_Saved data entries_
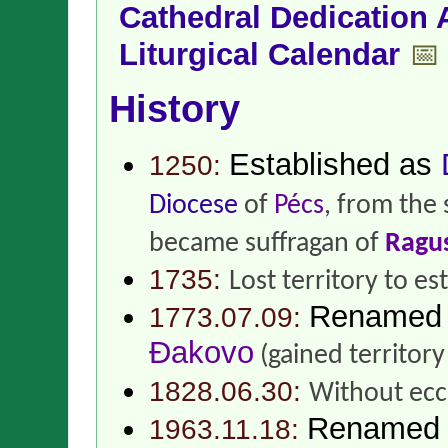
Cathedral Dedication 
Liturgical Calendar
📅
History
Established as
1250:
Diocese
of
Pécs
, from the
became suffragan of
Ragu
1735:
Lost territory to es
Renamed
1773.07.09:
Đakovo
(gained territor
1828.06.30:
Without eccl
Renamed
1963.11.18:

_Work to complete_
Please repeat all of the data exactly as it stands, leaving the pictures out.

_Answer box_
Cathedral Dedication 
Liturgical Calendar
📅
History
Established as
1250:
Diocese
of
Pécs
, from the
became suffragan of
Ragu
1735:
Lost territory to es
Renamed
1773.07.09:
Đakovo
(gained territor
1828.06.30:
Without eccl
Renamed
1963.11.18:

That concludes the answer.